Researchers at Amazon are now converging on a new voice recognition training method and algorithmic model that should grow the capabilities of AI to include those requiring accurate recognition of emotional cues in a user’s voice.
The new method involves the use of public data sets, labeled according to “valence, activation, and dominance.” The former of those attributes is a commonly recognized measure of the positive or negative connotations in speech while “dominance” could be loosely defined as the intensity of the emotion in the same or how “in control” the speaker feels. Activation refers to whether the speaker is engaged or interacting passively.
The results of the proposed training method, now presented via an IEEE publication, are intriguing, if not groundbreaking. While some AI methods for training emotion recognition are already established, the new method utilizes an adversarial autoencoder and has proven to be significantly more accurate.
Tests conducted using inputs with sentence-level feature vectors showed emotion recognition accuracy improvements, in terms of valence, of around 3-percent compared to conventional methods. Shortening inputs to a sequence of vectors that were representative of acoustic characteristics pulled from 20-millisecond audio snippets showed an improvement of 4-percent.
No human assistance required
As described by Amazon, the utilization of an adversarial autoencoder — an encoder-decoder neural network that learns to produce compact representations of input — is an important part of the new methodology.
The first phase of the process involves sending in data without labels while the second step of the process uses adversarial training. Effectively, that’s to create a compact representation of the input that is explicitly dedicated to the emotional state recognition and fine-tuned in further representations by feeding things through adversarial discriminators.
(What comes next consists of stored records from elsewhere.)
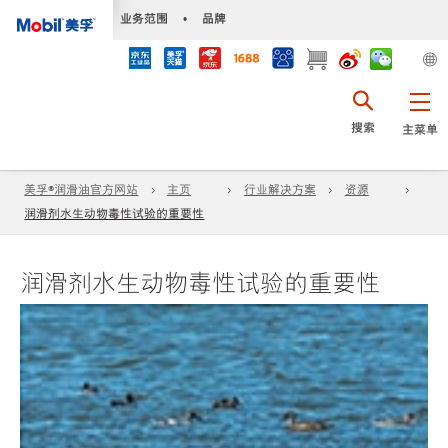
•
业务范围
•
品牌
搜索
主菜单
美孚®润滑油官方网站
主页
行业解决方案
资源
润滑剂水生动物毒性试验的重要性
润滑剂水生动物毒性试验的重要性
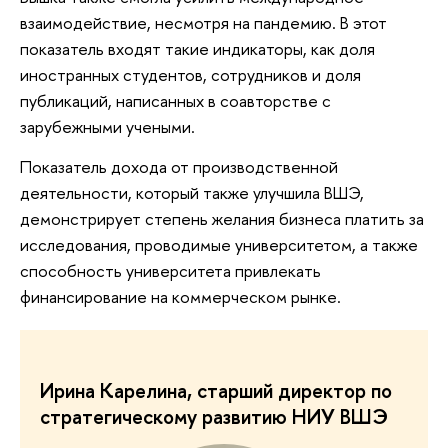
взаимодействие, несмотря на пандемию. В этот
показатель входят такие индикаторы, как доля
иностранных студентов, сотрудников и доля
публикаций, написанных в соавторстве с
зарубежными учеными.
Показатель дохода от производственной
деятельности, который также улучшила ВШЭ,
демонстрирует степень желания бизнеса платить за
исследования, проводимые университетом, а также
способность университета привлекать
финансирование на коммерческом рынке.
Ирина Карелина, старший директор по
стратегическому развитию НИУ ВШЭ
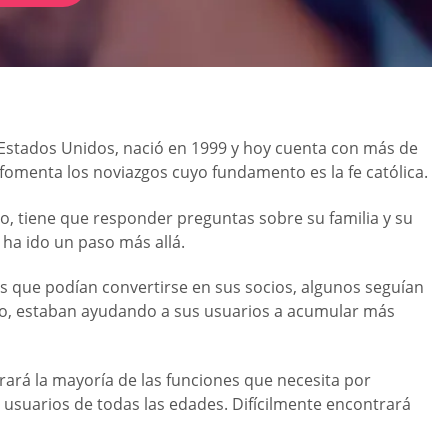
s Estados Unidos, nació en 1999 y hoy cuenta con más de
fomenta los noviazgos cuyo fundamento es la fe católica.
ajo, tiene que responder preguntas sobre su familia y su
 ha ido un paso más allá.
 que podían convertirse en sus socios, algunos seguían
nio, estaban ayudando a sus usuarios a acumular más
rará la mayoría de las funciones que necesita por
s usuarios de todas las edades. Difícilmente encontrará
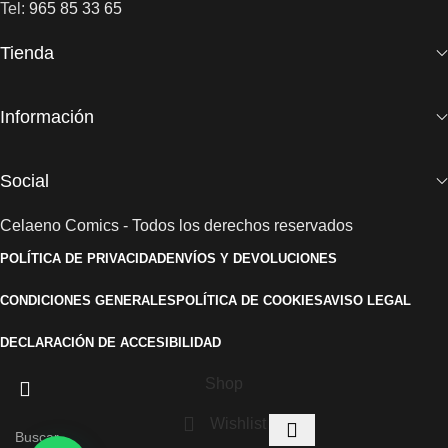
Tel:
965 85 33 65
Tienda
Información
Social
Celaeno Comics - Todos los derechos reservados
POLÍTICA DE PRIVACIDAD
ENVÍOS Y DEVOLUCIONES
CONDICIONES GENERALES
POLÍTICA DE COOKIES
AVISO LEGAL
DECLARACIÓN DE ACCESIBILIDAD
Shop
Wishlist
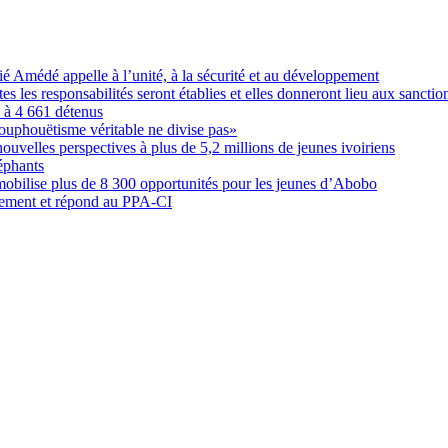
Amédé appelle à l’unité, à la sécurité et au développement
les responsabilités seront établies et elles donneront lieu aux sanction
é à 4 661 détenus
ouphouëtisme véritable ne divise pas»
elles perspectives à plus de 5,2 millions de jeunes ivoiriens
éphants
obilise plus de 8 300 opportunités pour les jeunes d’Abobo
nement et répond au PPA-CI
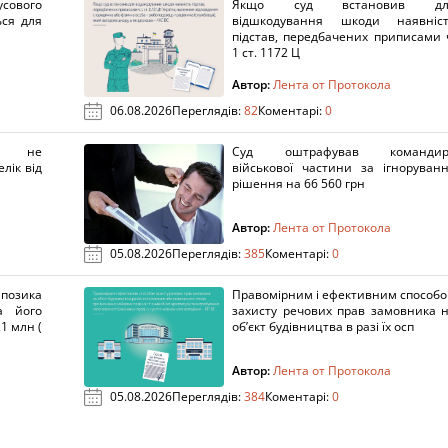
сового
Якщо суд встановив дл
ься для
відшкодування шкоди наявніс
підстав, передбачених приписами 
1 ст. 1172 Ц
Автор:
Лента от Протокола
06.08.2026
Переглядів:
82
Коментарі:
0
х не
Суд оштрафував командир
лік від
військової частини за ігноруван
рішення на 66 560 грн
Автор:
Лента от Протокола
05.08.2026
Переглядів:
385
Коментарі:
0
озика
Правомірним і ефективним способ
а його
захисту речових прав замовника 
1 млн (
об’єкт будівництва в разі їх осп
Автор:
Лента от Протокола
05.08.2026
Переглядів:
384
Коментарі:
0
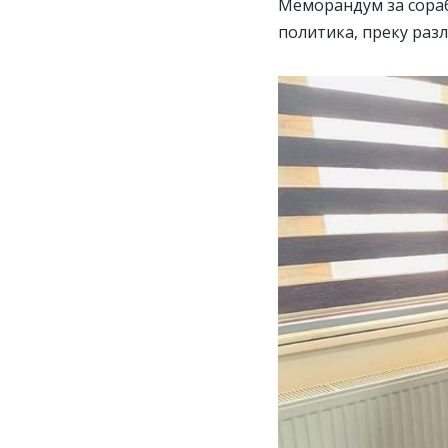
Меморандум за сораб
политика, преку раз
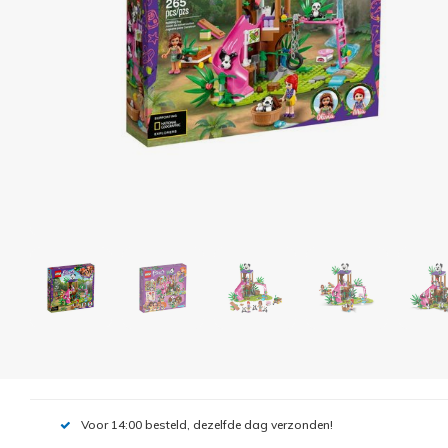
Voor 14:00 besteld, dezelfde dag verzonden!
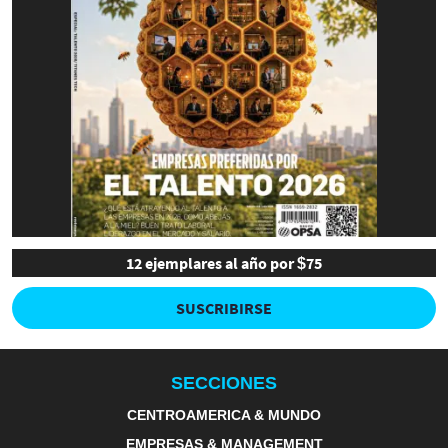
12 ejemplares al año por $75
SUSCRIBIRSE
SECCIONES
CENTROAMERICA & MUNDO
EMPRESAS & MANAGEMENT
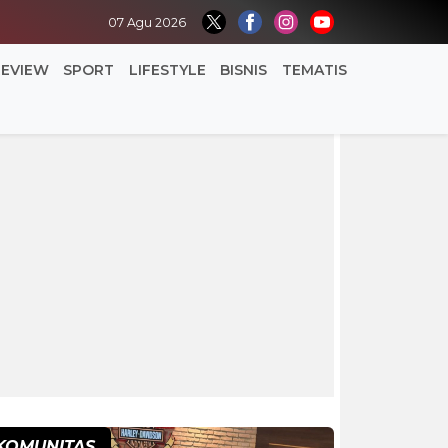
07 Agu 2026
REVIEW
SPORT
LIFESTYLE
BISNIS
TEMATIS
KOMUNITAS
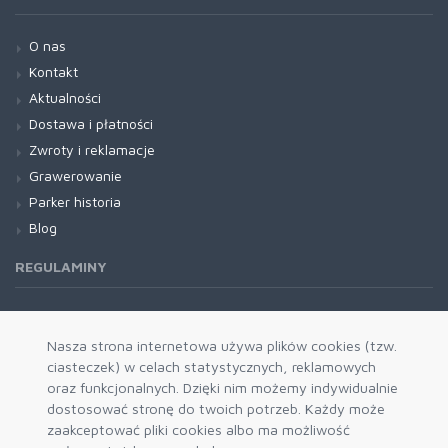
O nas
Kontakt
Aktualności
Dostawa i płatności
Zwroty i reklamacje
Grawerowanie
Parker historia
Blog
REGULAMINY
Regulamin RODO
Nasza strona internetowa używa plików cookies (tzw.
ciasteczek) w celach statystycznych, reklamowych
oraz funkcjonalnych. Dzięki nim możemy indywidualnie
dostosować stronę do twoich potrzeb. Każdy może
zaakceptować pliki cookies albo ma możliwość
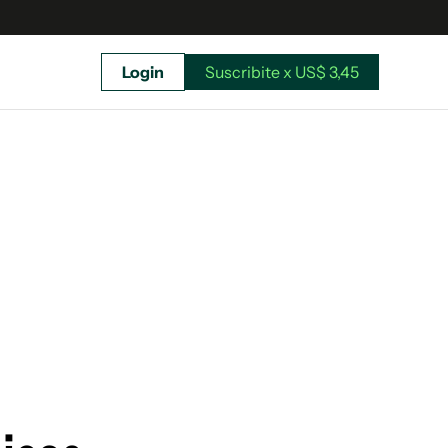
Login
Suscribite x US$ 3,45
uscríbete ahora a El Observador y elegí hasta
donde llegar.
Suscribite x US$ 3,45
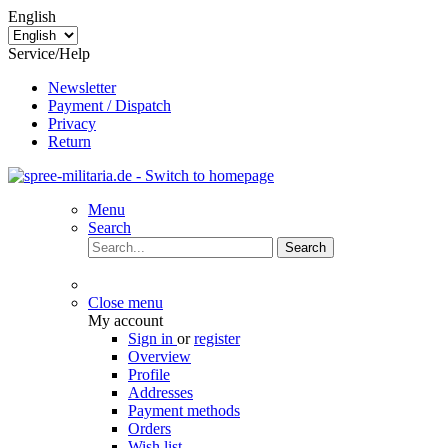
English
Service/Help
Newsletter
Payment / Dispatch
Privacy
Return
Menu
Search
Search
Close menu
My account
Sign in
or
register
Overview
Profile
Addresses
Payment methods
Orders
Wish list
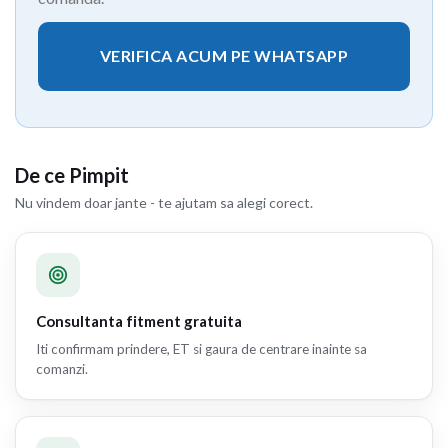
VERIFICA ACUM PE WHATSAPP
De ce Pimpit
Nu vindem doar jante - te ajutam sa alegi corect.
Consultanta fitment gratuita
Iti confirmam prindere, ET si gaura de centrare inainte sa
comanzi.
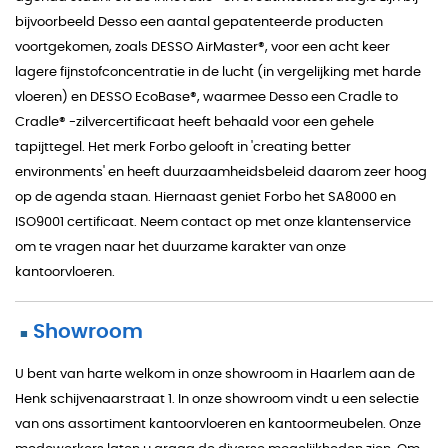
bijvoorbeeld Desso een aantal gepatenteerde producten
voortgekomen, zoals DESSO AirMaster®, voor een acht keer
lagere fijnstofconcentratie in de lucht (in vergelijking met harde
vloeren) en DESSO EcoBase®, waarmee Desso een Cradle to
Cradle® -zilvercertificaat heeft behaald voor een gehele
tapijttegel. Het merk Forbo gelooft in 'creating better
environments' en heeft duurzaamheidsbeleid daarom zeer hoog
op de agenda staan. Hiernaast geniet Forbo het SA8000 en
ISO9001 certificaat. Neem contact op met onze klantenservice
om te vragen naar het duurzame karakter van onze
kantoorvloeren.
Showroom
■
U bent van harte welkom in onze showroom in Haarlem aan de
Henk schijvenaarstraat 1. In onze showroom vindt u een selectie
van ons assortiment kantoorvloeren en kantoormeubelen. Onze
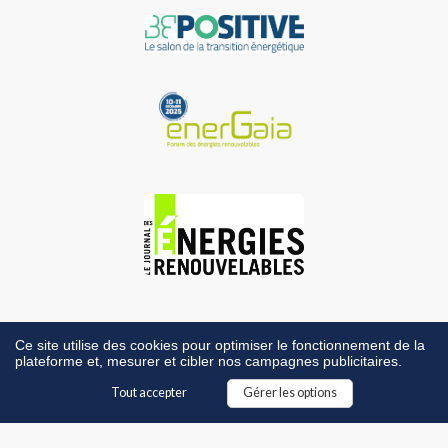
Ce site utilise des cookies pour optimiser le fonctionnement de la
plateforme et, mesurer et cibler nos campagnes publicitaires.
Tout accepter
Gérer les options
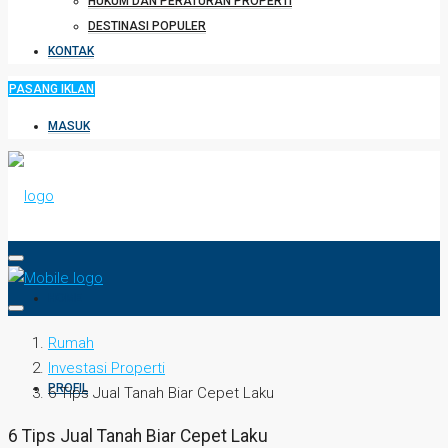
HUKUM DAN PERATURAN PROPERTI
DESTINASI POPULER
KONTAK
PASANG IKLAN
MASUK
HOME
Rumah
Investasi Properti
PROFIL
6 Tips Jual Tanah Biar Cepet Laku
6 Tips Jual Tanah Biar Cepet Laku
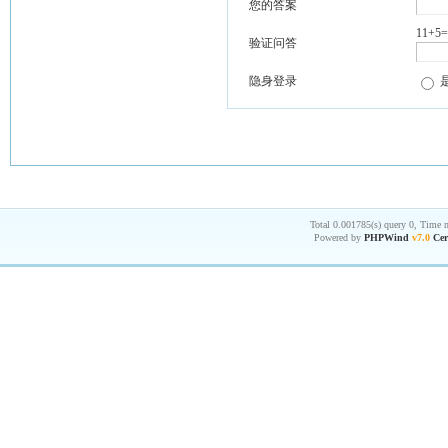
您的答案
11+5
验证问答
隐身登录
Total 0.001785(s) query 0, Time 
Powered by
PHPWind
v7.0
Cer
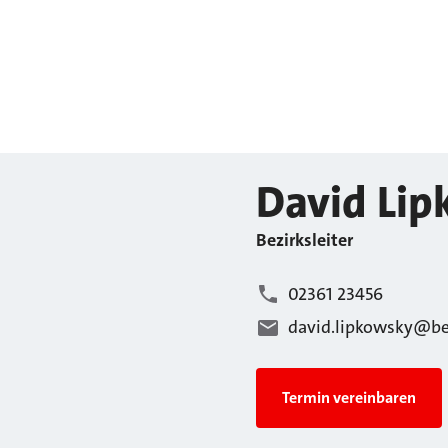
David
Lip
Bezirksleiter
02361 23456
david.lipkowsky@be
Termin vereinbaren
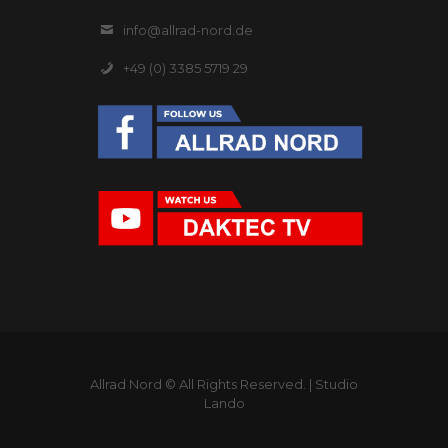
info@allrad-nord.de
+49 (0) 3385 5719 29
Allrad Nord © All Rights Reserved. |
Studio
Lando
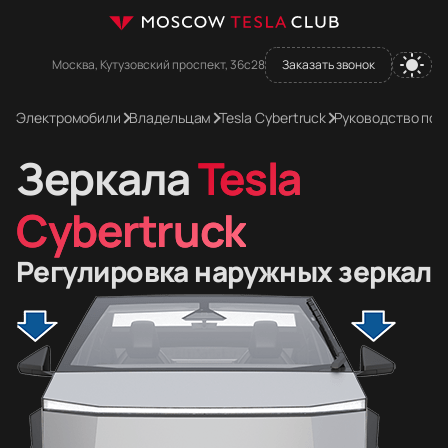
Москва, Кутузовский проспект, 36с28
Заказать звонок
Электромобили
Владельцам
Tesla Cybertruck
Руководство пол
Зеркала
Tesla
Cybertruck
Регулировка наружных зеркал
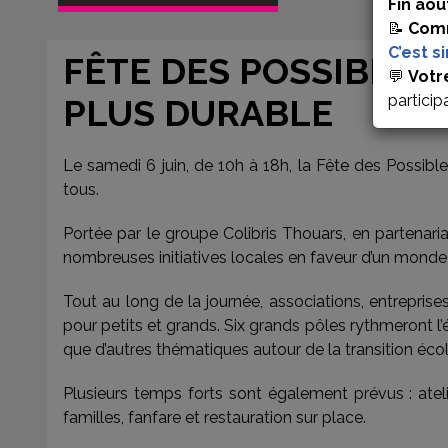
Fin aoû
📝
Comm
C’est s
FÊTE DES POSSIBLES
💬
Votr
particip
PLUS DURABLE
Le samedi 6 juin, de 10h à 18h, la Fête des Possible
tous.
Portée par le groupe Colibris Thouars, en partena
nombreuses initiatives locales en faveur d’un monde 
Tout au long de la journée, associations, entreprise
pour petits et grands. Six grands pôles rythmeront l’é
que d’autres thématiques autour de la transition éco
Plusieurs temps forts sont également prévus : atel
familles, fanfare et restauration sur place.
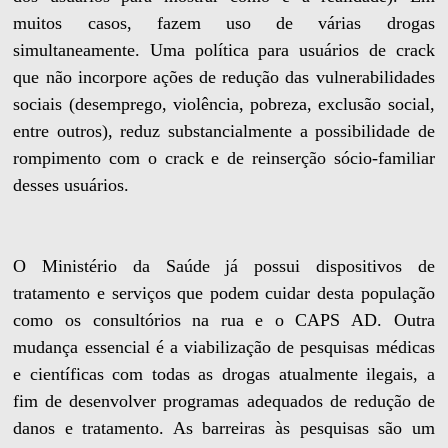
muitos casos, fazem uso de várias drogas
simultaneamente. Uma política para usuários de crack
que não incorpore ações de redução das vulnerabilidades
sociais (desemprego, violência, pobreza, exclusão social,
entre outros), reduz substancialmente a possibilidade de
rompimento com o crack e de reinserção sócio-familiar
desses usuários.
O Ministério da Saúde já possui dispositivos de
tratamento e serviços que podem cuidar desta população
como os consultórios na rua e o CAPS AD. Outra
mudança essencial é a viabilização de pesquisas médicas
e científicas com todas as drogas atualmente ilegais, a
fim de desenvolver programas adequados de redução de
danos e tratamento. As barreiras às pesquisas são um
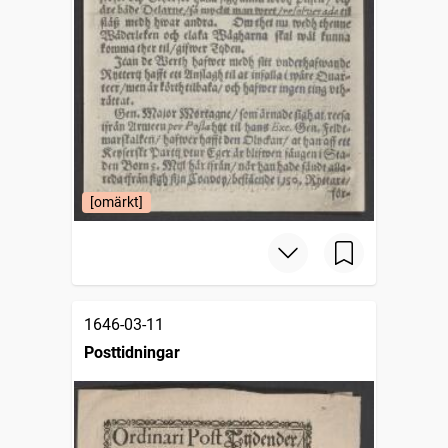
[omärkt]
1646-03-11
Posttidningar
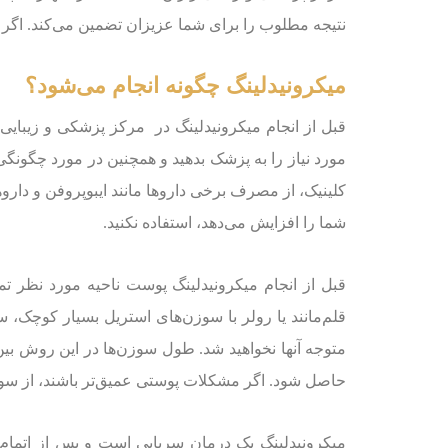
نتیجه مطلوب را برای شما عزیزان تضمین می‌کند. اگر در
میکرونیدلینگ چگونه انجام می‌شود؟
قبل از انجام میکرونیدلینگ در مرکز پزشکی و زیبای
مورد نیاز را به پزشک بدهید و همچنین در مورد چگونگی
کلینیک، از مصرف برخی داروها مانند ایبوپروفن و دارو
شما را افزایش می‌دهد، استفاده نکنید.
قبل از انجام میکرونیدلینگ پوست ناحیه مورد نظر ت
قلم‌مانند یا رولر با سوزن‌های استریل بسیار کوچک، 
حاصل شود. اگر مشکلات پوستی عمیق‌تر باشند، از سوزن
میکرونیدلینگ یک درمان سرپایی است و پس از اتمام آن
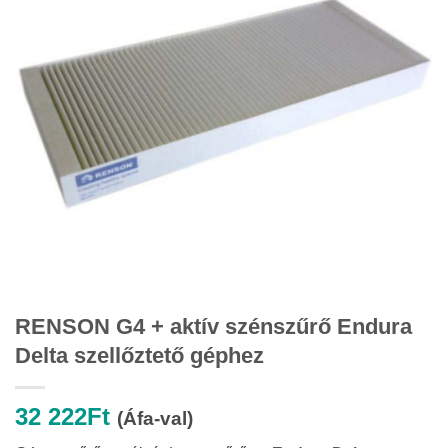
RENSON G4 + aktív szénszűrő Endura
Delta szellőztető géphez
32 222
Ft
(Áfa-val)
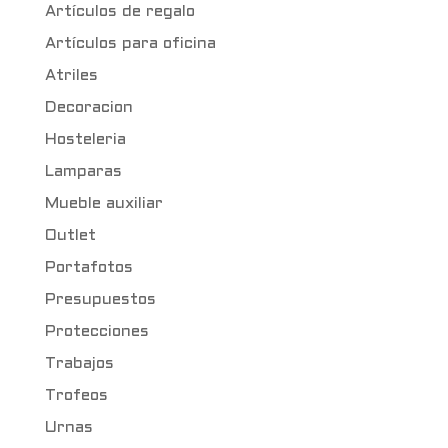
Artículos de regalo
Artículos para oficina
Atriles
Decoracion
Hosteleria
Lamparas
Mueble auxiliar
Outlet
Portafotos
Presupuestos
Protecciones
Trabajos
Trofeos
Urnas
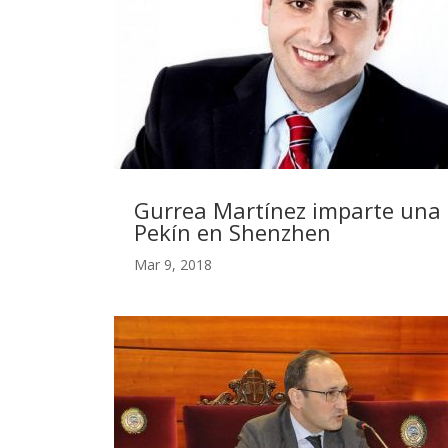
Gurrea Martínez imparte una 
Pekín en Shenzhen
Mar 9, 2018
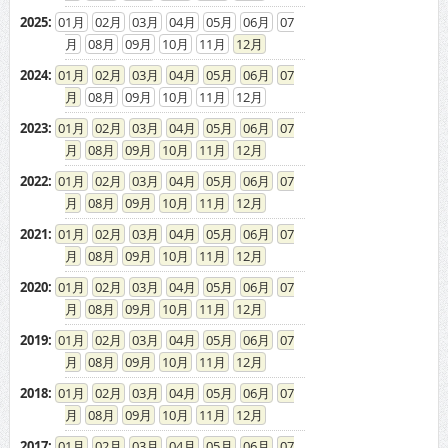
2025
:
01
02
03
04
05
06
07
08
09
10
11
12
2024
:
01
02
03
04
05
06
07
08
09
10
11
12
2023
:
01
02
03
04
05
06
07
08
09
10
11
12
2022
:
01
02
03
04
05
06
07
08
09
10
11
12
2021
:
01
02
03
04
05
06
07
08
09
10
11
12
2020
:
01
02
03
04
05
06
07
08
09
10
11
12
2019
:
01
02
03
04
05
06
07
08
09
10
11
12
2018
:
01
02
03
04
05
06
07
08
09
10
11
12
2017
:
01
02
03
04
05
06
07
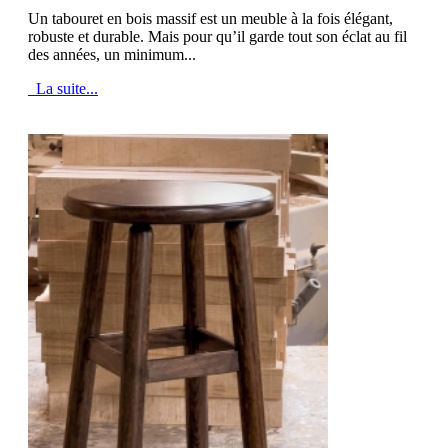
Un tabouret en bois massif est un meuble à la fois élégant,
robuste et durable. Mais pour qu’il garde tout son éclat au fil
des années, un minimum...
La suite...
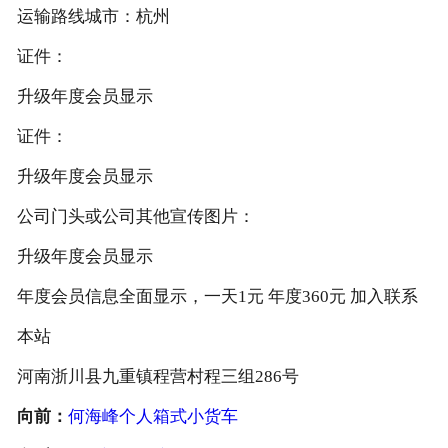
运输路线城市：杭州
证件：
升级年度会员显示
证件：
升级年度会员显示
公司门头或公司其他宣传图片：
升级年度会员显示
年度会员信息全面显示，一天1元 年度360元 加入联系
本站
河南浙川县九重镇程营村程三组286号
向前：
何海峰个人箱式小货车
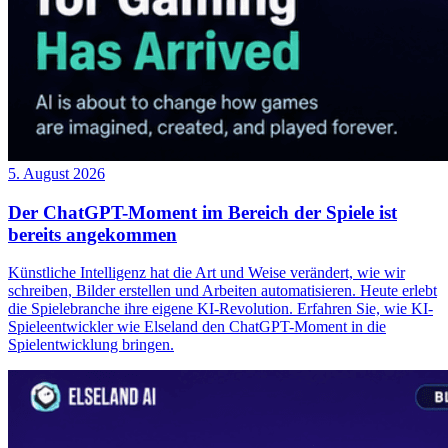
5. August 2026
Der ChatGPT-Moment im Bereich der Spiele ist
bereits angekommen
Künstliche Intelligenz hat die Art und Weise verändert, wie wir
schreiben, Bilder erstellen und Arbeiten automatisieren. Heute erlebt
die Spielebranche ihre eigene KI-Revolution. Erfahren Sie, wie KI-
Spieleentwickler wie Elseland den ChatGPT-Moment in die
Spielentwicklung bringen.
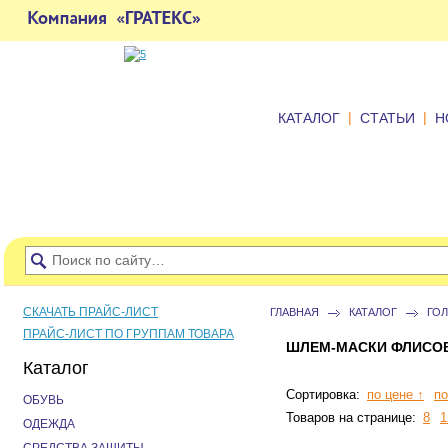
|
|
КАТАЛОГ
СТАТЬИ
Н
СКАЧАТЬ ПРАЙС-ЛИСТ
ГЛАВНАЯ
КАТАЛОГ
ГО
ПРАЙС-ЛИСТ ПО ГРУППАМ ТОВАРА
ШЛЕМ-МАСКИ ФЛИСО
Каталог
Сортировка:
по цене ↑
по
ОБУВЬ
Товаров на странице:
8
1
ОДЕЖДА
Adversarial discriminators attempt to differentiate between real data produced by the encoder as compared to probability distributions, ensuring the final model isn’t too narrowly trained and doesn’t rely too much on statistical probabilities.
Finally, the tuning is tested to ensure it is accurately predicting emotions by testing it to predict the labels of the training data. The entire process is repeated until an appropriately accurate AI model is found.
The biggest takeaway from the new method is that it doesn’t seem to require “hand-engineered features” and it certainly doesn’t require any outside input beyond the data sets. In the test case in question, a data set comprised of 10,000 voice recordings from 10 different speakers was used. In other words, it relies entirely on the neural network rather than hand-labeled data sets based on a known emotional state.
That should come as a relief to privacy advocates, following several controversies centered on Amazon’s use of real human helpers to assist its AI and gauge the performance of its Alexa AI assistant. It also means that the accuracy isn’t dependant on methods that could be riddled with human error due to guessing or having to be told about the emotional state of speakers in the training data sets.
Practical implications
Looking beyond the science and methodology behind the improvements, there are several fairly considerable implications stemming from better recognition of emotional states for AI. Although the method will almost certainly be applied to Amazon Alexa at some point in the near future, the implications extend far beyond the company’s own uses to other artificial intelligence implementations too.
Amazon’s own examples include everything from health monitoring to just making conversational AI better. In terms of AI assistants such as Amazon Alexa, it could assist in adding some context to complaints or feedback too.
Taking the first of the company’s examples, for instance, chatbots already exist that are explicitly designed to help people suffering from complex emotional issues. The new AI training method could potentially be utilized to ensure those implementations can recognize and better respond to real emotional states. Conversely, the method could train AI for use in a hospital or clinical environment to help practitioners better gauge how patients are engaged emotionally. Services could be altered to give those patients a more comprehensive level of care.